WASHINGTON, D.C., Nov. 11—Jeffrey Boutwell’s mission is the same
as his mentor, Sir Joseph Rotblat, the founder of the Pugwash Conferences:
to eliminate weapons of mass destruction and put an end to war.
“We need public support, public awareness and engagement to abolish nuclear weapons,” said Dr. Boutwell, the executive director of the Pugwash Conferences on Science and World Affairs for the last 10 years. “We need a change in the mindset that accepts the existence of atomic arsenals.”
On Veterans Day, Dr. Boutwell gave an energizing presentation at the SGI-USA Washington, D.C. Culture Center before some 100 people. His talk marked the first anniversary of the “Culture of Peace Distinguished Speakers Series” at the center located on Embassy Row.
The speakers series commenced in 2007, with lecturers focusing on one or more of the eight action areas defined by the 1999 United Nations Declaration and Program of Action on a Culture of Peace. Series events are held regularly at SGI-USA centers in New York, Chicago, Los Angeles, San Francisco and Honolulu.
The evening program began with a short video on the history of the Pugwash Conferences, which ended with a verse from the Simon & Garfunkel song that inspired the evening’s dialogue: “Last night I had the strangest dream / I ever dreamed before. I dreamed the world had all agreed / to put an end to war.”
The first Pugwash Conference was held in July 1957 in Pugwash, Nova Scotia. Sir Rotblat—the only scientist to voluntarily leave the Manhattan Project before the explosion of the world’s first atomic bomb in 1945—brought together 22 of the world’s most influential scientists to discuss ways to eliminate nuclear weapons in the midst of the Cold War.
It was the same year that—on the other side of the globe—second Soka Gakkai president Josei Toda issued his seminal declaration calling for the abolition of nuclear weapons at a gathering before some 50,000 youth on Sept. 8, 1957 in Yokohama Japan. He did so based on the belief that since human beings gave rise to nuclear weapons, it was not beyond their power to eliminate them.
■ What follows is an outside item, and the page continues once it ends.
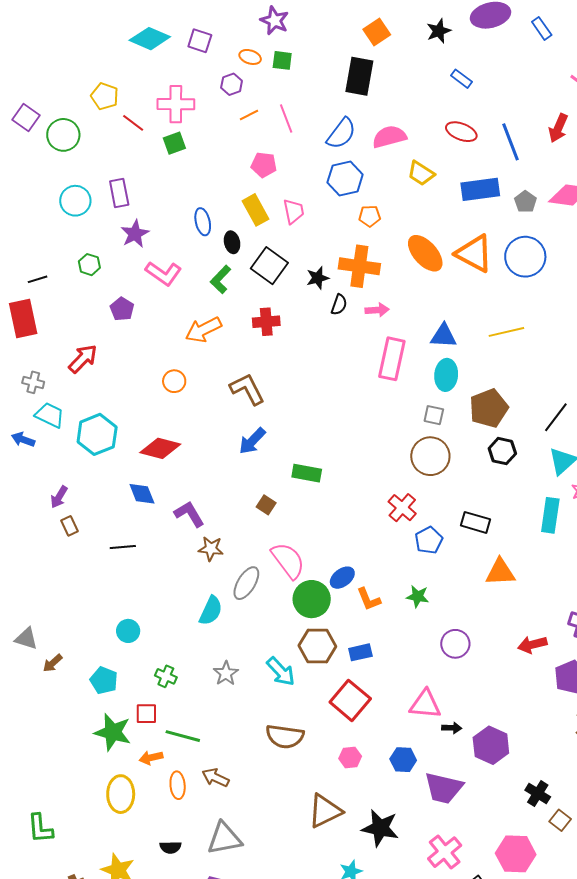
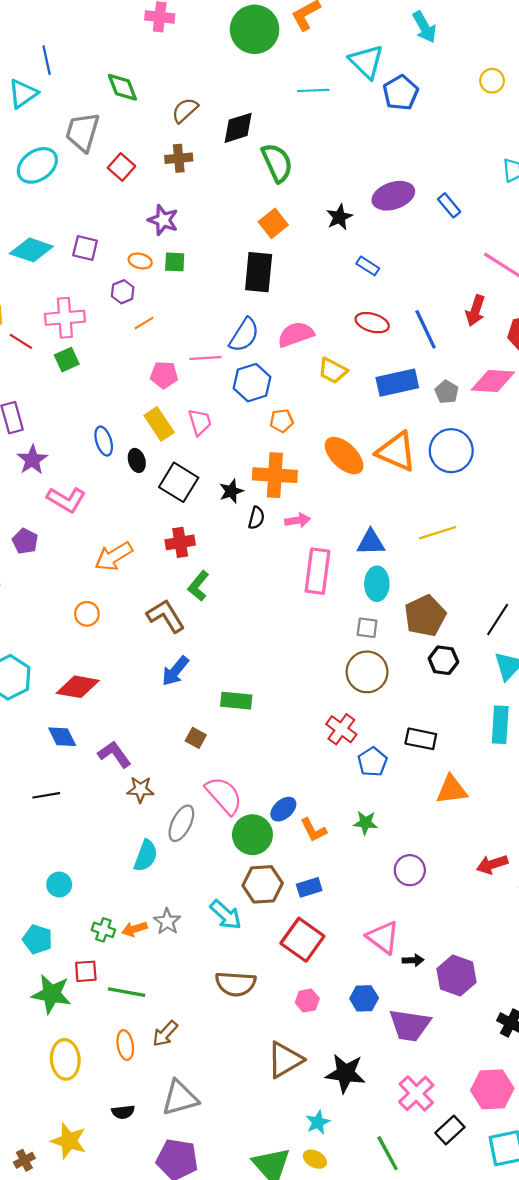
pink line: (286, 118) -> (205, 358), moved, turned -68
green L-shape: (221, 279) -> (198, 586), moved
pink triangle: (425, 704) -> (383, 937), turned 36
orange arrow: (151, 758) -> (135, 929), moved
brown arrow: (215, 778) -> (165, 1034), turned -68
Sir Rotblat and SGI President Ikeda later held a series of fruitful dialogues, which were published as the book “A Quest for Global Peace.” The dream that President Ikeda inherited from his mentor, Josei Toda, is now shared by millions of SGI members around the world.
In his talk, Dr. Boutwell said that both the Pugwash platform and President Ikeda’s peace proposals advocate the abolition of war as a social institution and the need for a deep transformation in the perception that having nuclear weapons is a point of prestige for nations.
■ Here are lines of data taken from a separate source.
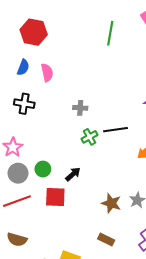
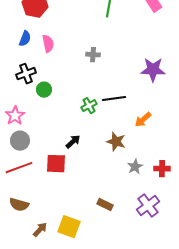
black cross: (24, 104) -> (26, 74), turned -30
gray cross: (80, 108) -> (93, 55), moved
green circle: (43, 169) -> (44, 90), moved
brown star: (111, 203) -> (116, 142), moved

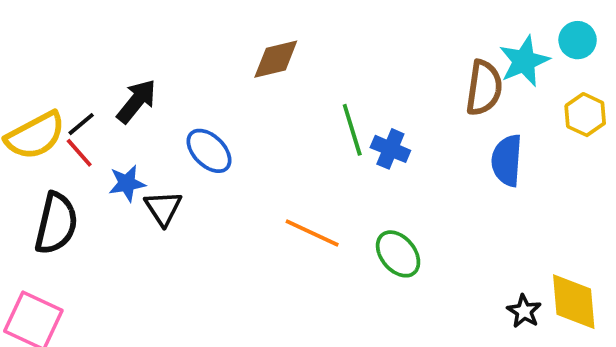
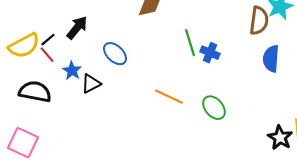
blue star: (127, 183) -> (72, 71), turned -30
black triangle: (163, 208) -> (91, 84), turned 35
black semicircle: (56, 223) -> (35, 92), turned -92
black star: (524, 311) -> (280, 138), size x1.4

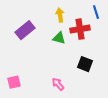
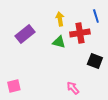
black square: (85, 64) -> (95, 61), moved
pink arrow: (58, 84) -> (73, 88), moved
Dr. Boutwell observed that the Pugwash movement plays a unique role toward this end, since it is not a public organization. “Our way of working is, in some way, under the radar,” he said. “We create a special place for dialogue where scientists, politicans and experts in conflict resolution coming from polar opposite sides of the political spectrum can come together to have a dialogue in a non-confrontational way and look for common solutions.”
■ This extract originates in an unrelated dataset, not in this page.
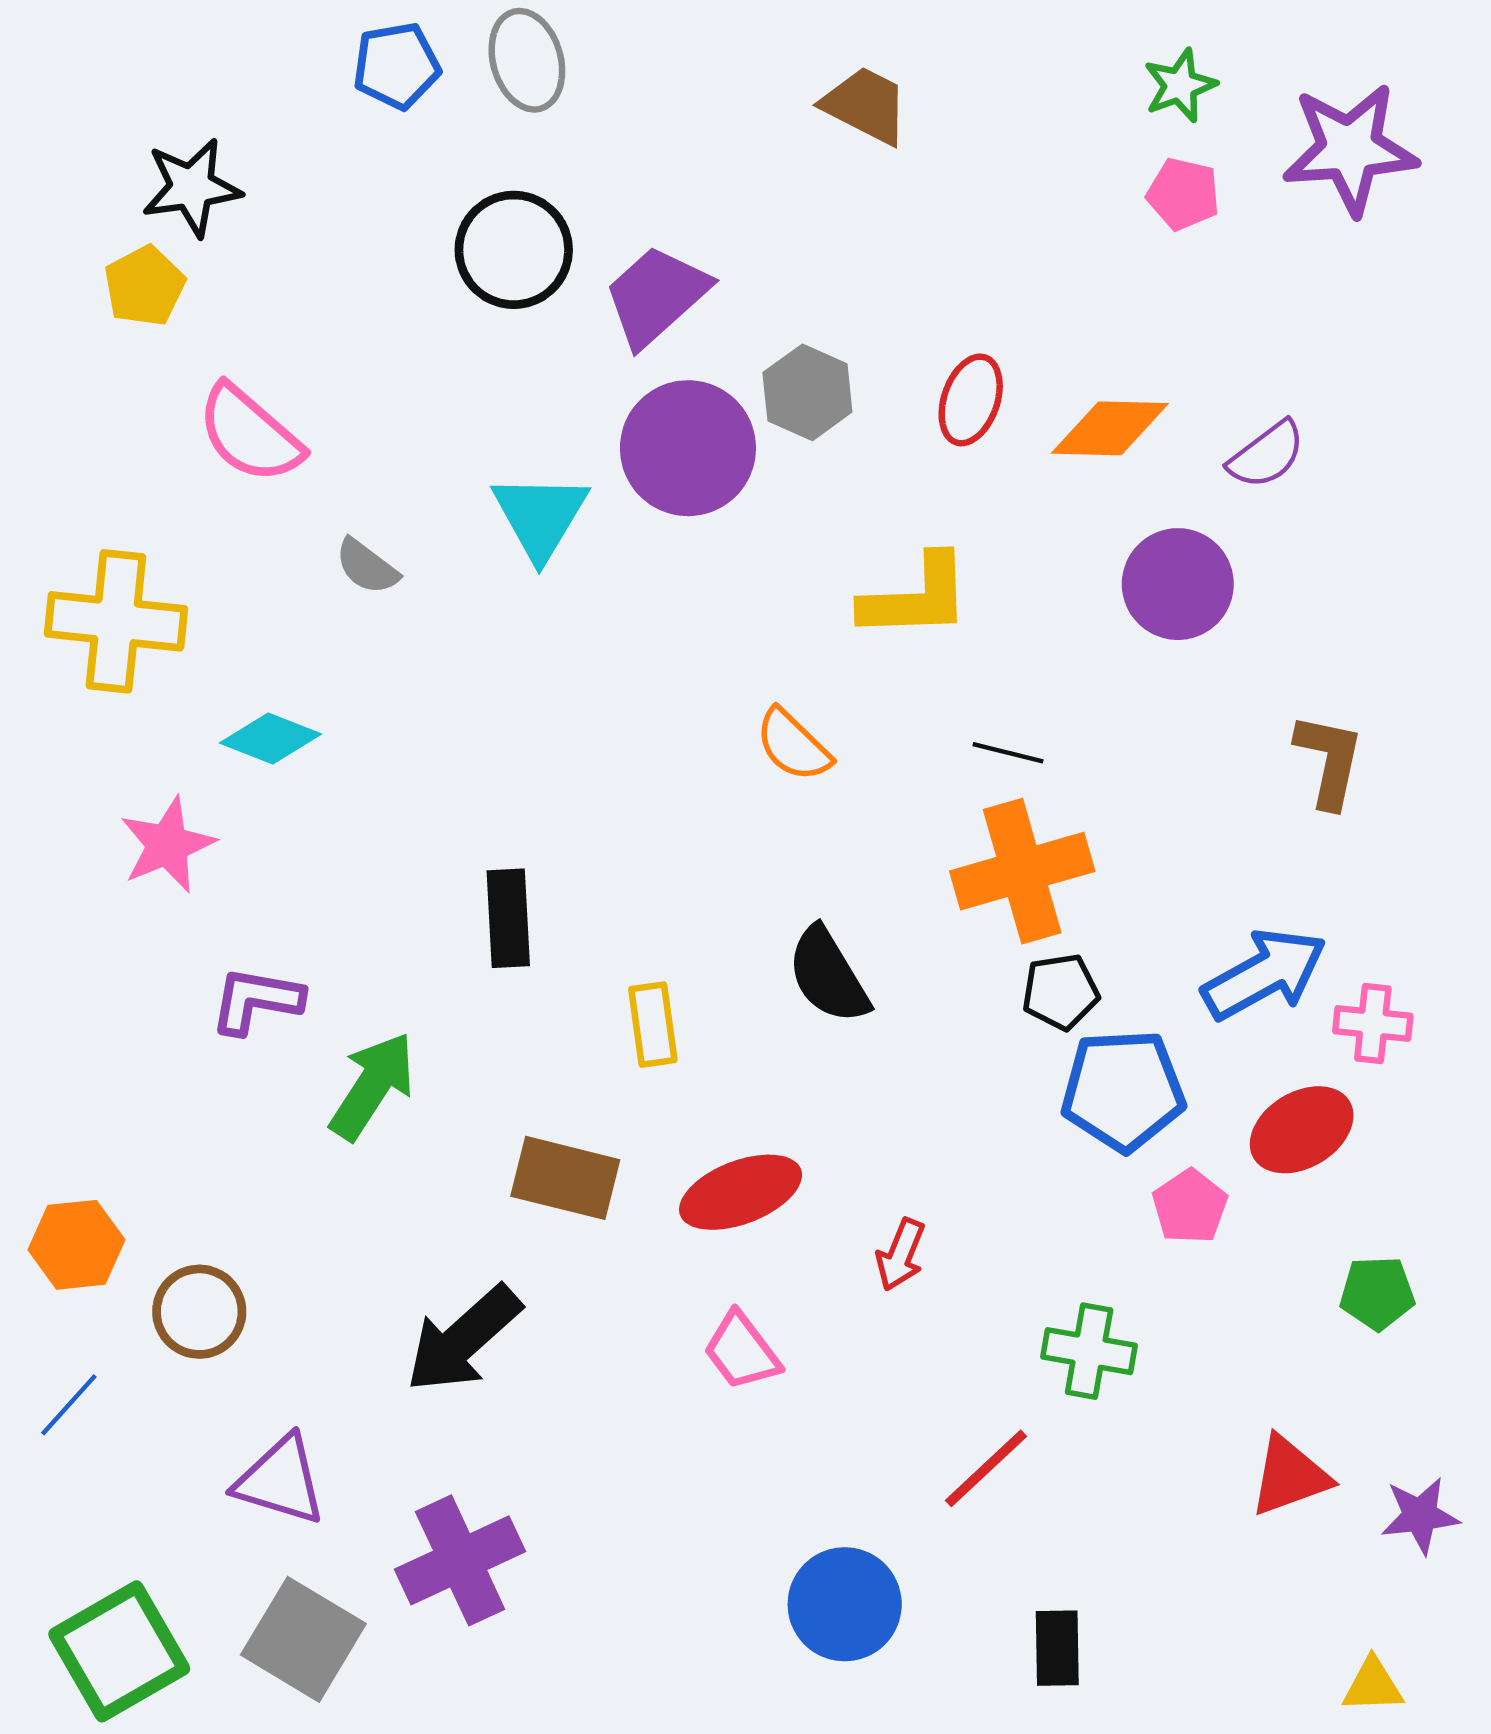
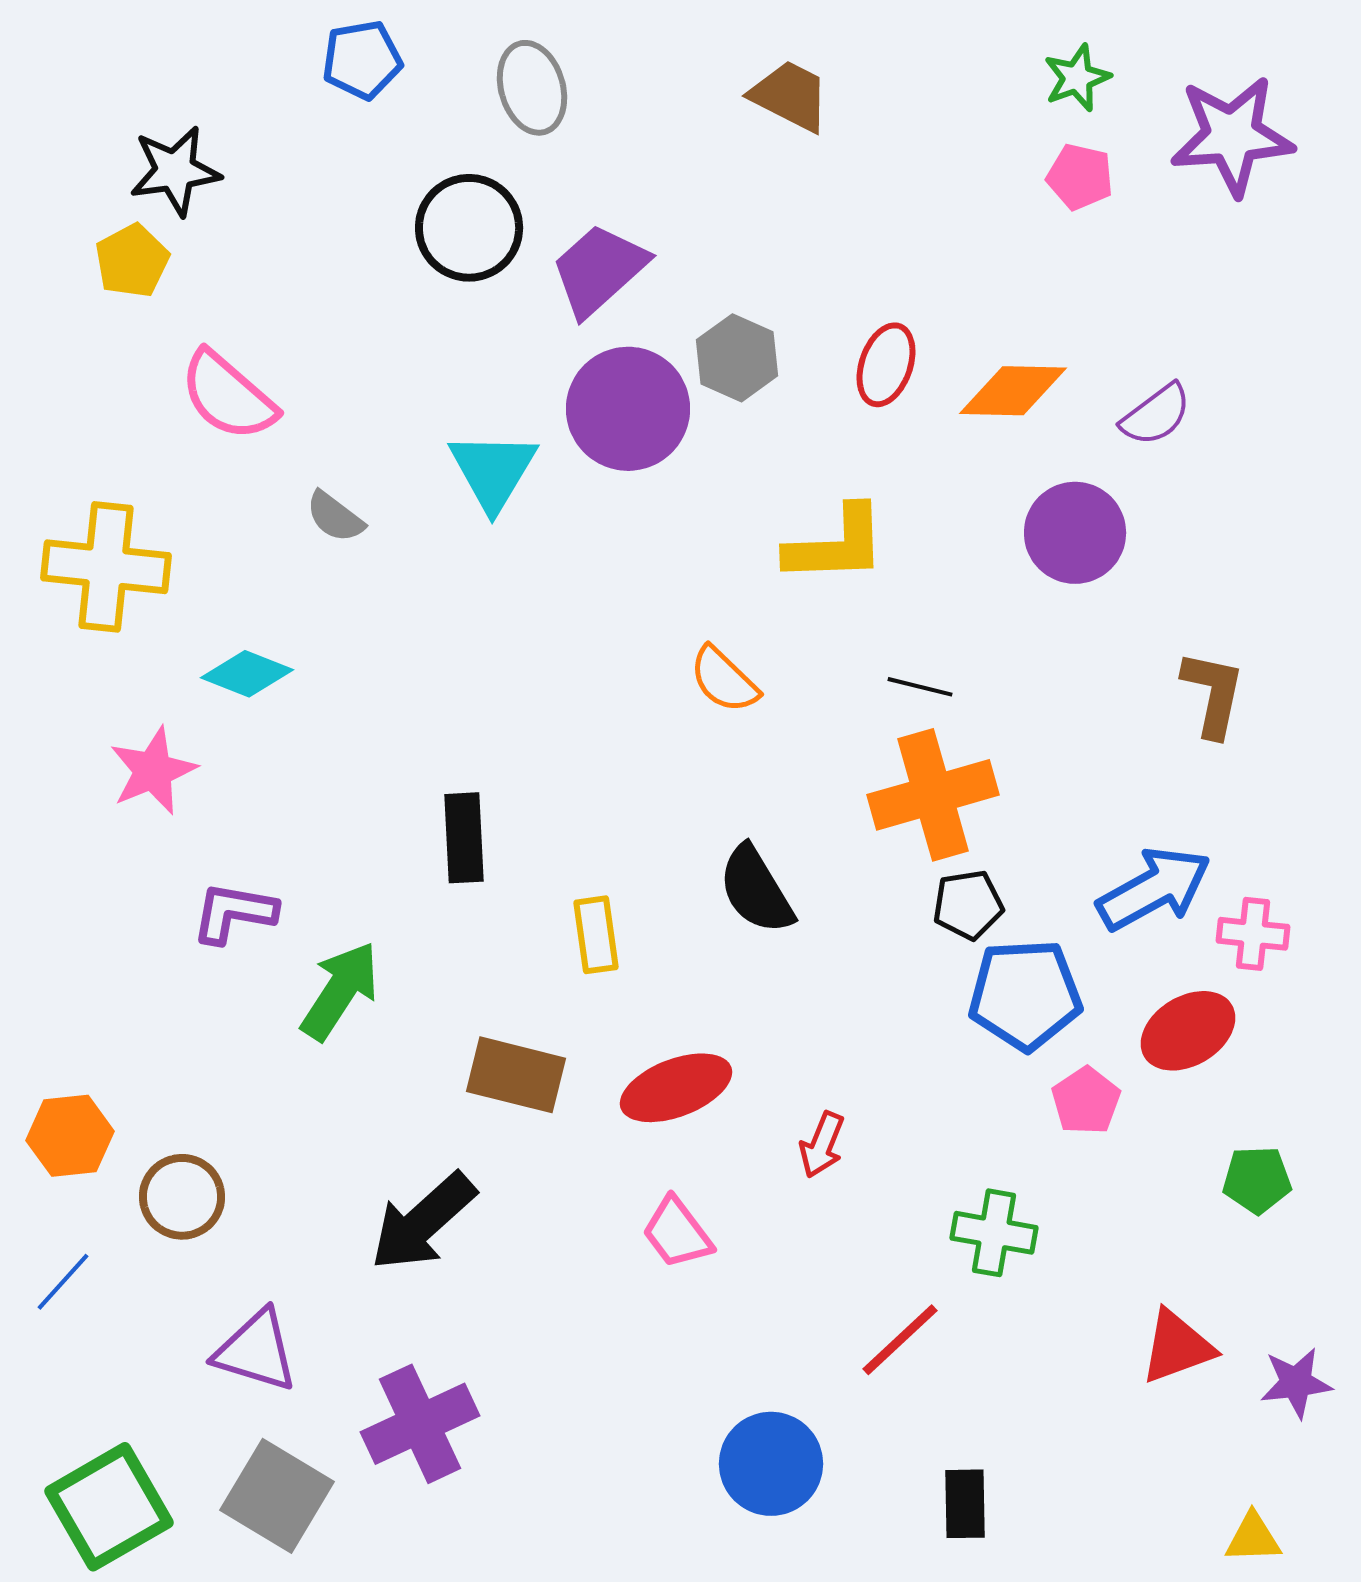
gray ellipse: (527, 60) -> (532, 88), moved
Dr. Boutwell further stated that we must attach a new sense of urgency to eliminating atomic arms “because as long as they exist, they are going to be used.”
Tomoko Wada, an SGI-USA young women’s leader, gave a brief overview of the SGI’s engagement in grassroots efforts to abolish nuclear weapons, which include public education and outreach.
She focused, in particular, on President Ikeda’s annual peace proposals, which are circulated among opinion leaders around the world, including U.N. officials, and provide the broad basis for SGI’s global peace activities.
Ms. Wada also spoke of “People’s Decade for Nuclear Abolition,” an SGI initiative launched in 2007 to rouse public opinion and foster a grassroots network of citizens dedicated to abolishing nuclear weapons.
After his lecture, Dr. Boutwell held a dialogue with local SGI-USA representatives, followed by a lively debate with the attendees.
Participant Julie Monroe-Tagliaferro said that she left the lecture feeling energized. “Before tonight, I hadn't really thought about nuclear disarmament,” she said, “but now it's at the forefront of my mind.”
Leanne Smith, likewise, said she was encouraged by the talk. "It reminded me,” she said, “that one person has the power to make a change for the whole world."
—Diana Wells contributed to this article.